Water

Last week, I was invited to write something to read at the first story-telling night at the Grumpy Swimmer bookshop in Elwood. The theme was “water” – not an element in which I’ve ever felt easy, much as I love it.

At the same time, I was grappling with my piece for Women of Letters. I hadn’t finalised it, and was torn between three wildly different versions. I think the piece for Grumpy might have affected the outcome of my letter. It’s as though I dipped my toes into the water and was able to look back to shore and see where I had come from – and that is what I wrote about.

So, as a way of honouring the process, and as an offering to you, my subscriber-village, I thought I’d post the Grumpy piece here. It’s short – it had to come in under five minutes – but I’m so grateful to it. It is a step on the way to my next major project, I think. And it gave me the first words for my Women of Letters piece, too!

I was born at the end of the world, on the edge of a great ocean. Before my eyes could focus, I was taken to a place in the desert, where, like a cactus, I grew plump, drawing life from the red dust that was my whole world.

One day, they took me back to see that ocean I had not been shown. They told me I could swim in it, walk beside it, make a castle near it. They gave me a bucket and a spade, and I held them close in the hot car for hours while we drove to that great ocean.

They forgot one thing. They didn’t tell me about the noise.

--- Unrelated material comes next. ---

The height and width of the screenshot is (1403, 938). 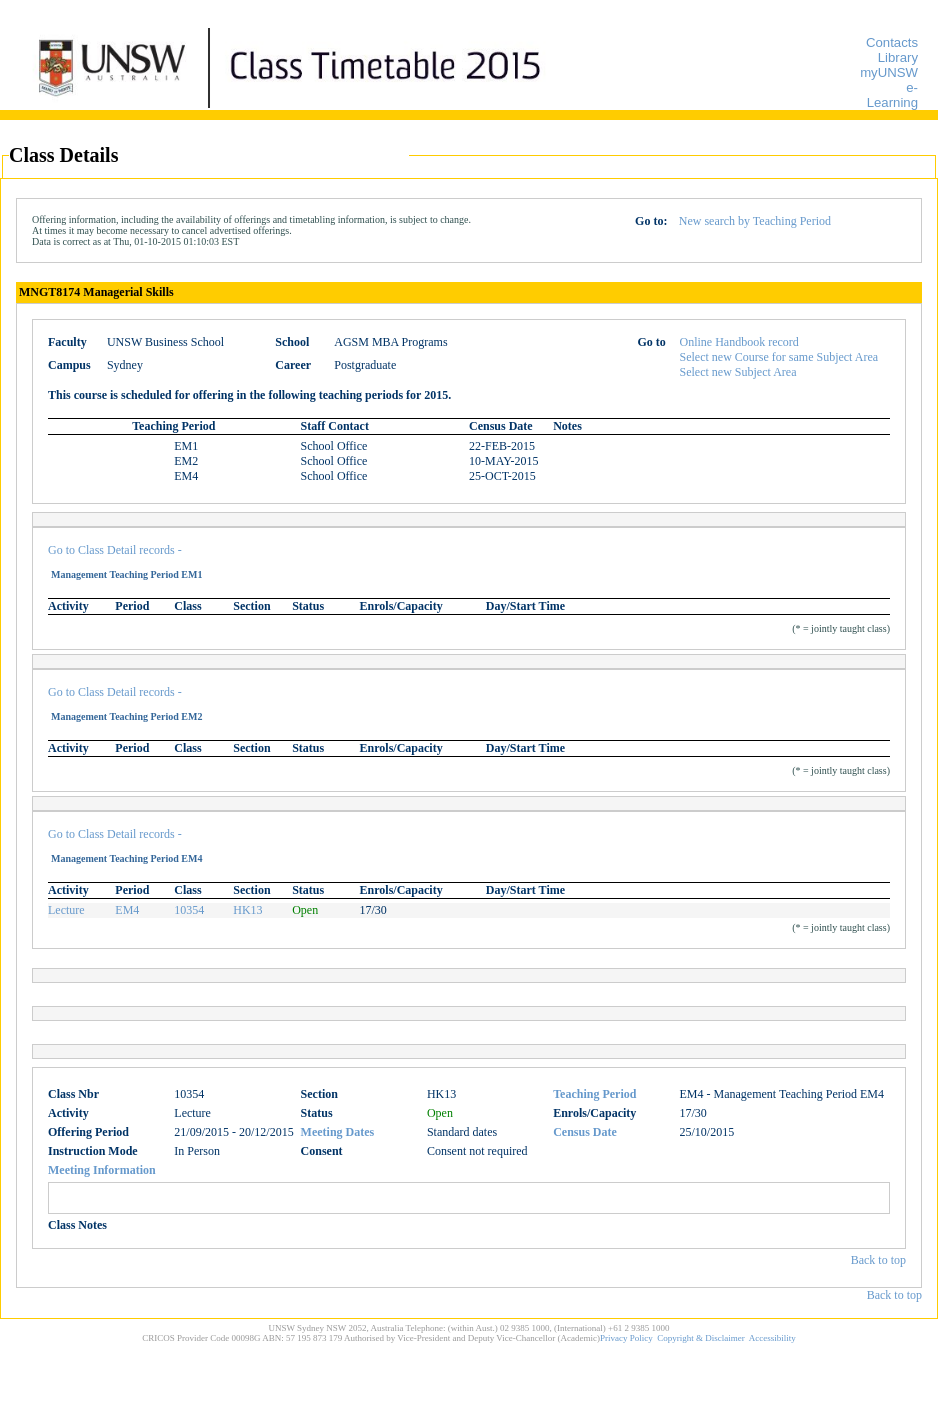 What do you see at coordinates (889, 72) in the screenshot?
I see `myUNSW` at bounding box center [889, 72].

“Look,” they said. “Look at the pretty blue.”

The pretty blue roared and crashed, it thumped and smashed. It frothed and bubbled and hissed, and no amount of cajoling was going to get me to step into its soupy swirls.

I ran from it, craving my desert silence.

When I had grown I went back to the great ocean. It was still loud.

Currents of warmth rose out of frigid depths. Sand slid from under my toes. Seaweed tangled around my thighs, trying to hold me. Water was sirens, sharks and lures. Water was not my element.

Too loud. Too belligerent. Too slippery and unpredictable.

I left the great ocean and returned to the reliable earth, to find my feet and my way. I walked. I walked myself away from my home and into the wide world.

Along the ways, I was always drawn to ocean-people. I loved their roaring laughter, their flicks and head-tosses, their flamboyance. But I couldn’t stay with them. Always I returned to the silence of the earth; to its unassuming wisdom and its wry smile.

One day in the midst of all the ocean-people, I met an earthed man, who brought me to live in his home near a stretch of water that is confident enough about itself not to need to roar. I came home to a sure shore.

On the edge of Port Phillip Bay, there is a trail, where I’ve walked for over two decades now. It is my camino. That word means road, or way, in the Spanish language. It makes a known path feel more seductive to me when I call it a camino. Sometimes, you need to find ways of making the familiar exotic when you walk a road every day.

My camino runs from the end of the Elwood canal, past Point Ormond, and along the beach to Brighton. Sometimes I turn right and head for St Kilda, but it’s busy along there. Too many ocean-people.

On my camino, the rhythm of my feet kicks in, and before I know it I have drifted to other roads…to the desert, to Italy, central Australia, and Tasmania; to the Great Dividing Trail. I can be in Spain, out on the dry meseta tableland.

But then I turn my head, and there beside me on my camino is the bullet-grey of Port Phillip Bay’s water.

Come back. It says. Be here. Be where you are.

Because now, after all these years of tracing that camino bay-trail, it is water that grounds me. Calmer, stiller water. The glint of afternoon sun on that wine-dark bay tells me I’m where I belong. The first pale light of day, sparkling on the lapping edge at my toes, whispers that I’m where I’m meant to be. It is water, that body of water with its softness and its steely grey, that holds me on course and stays the distance. It is that water that calls me home.

End-of-the-world-sunset across my beloved bay

My gratitude to all of you who are subscribers, and in particular to those who have left such rich and thoughtful comments in response to the offerings here. I recently re-read my first ever post, and I remember the skepticism I felt about things digital and social media. I realise I now have new communities. I love sharing snippets and pictures and fast updates on Facebook, and enjoy the thumbs-up LIKEs when they hit a nerve, or give a smile. I have learned that Twitter can take me down tunnels about writers and news outlets I’d never imagined. Here, on the blog, I feel I have conversations with guests at an on-goinng dinner party.

So thank you all, wherever you intersect with me. I will keep trying to offer tasty morsels!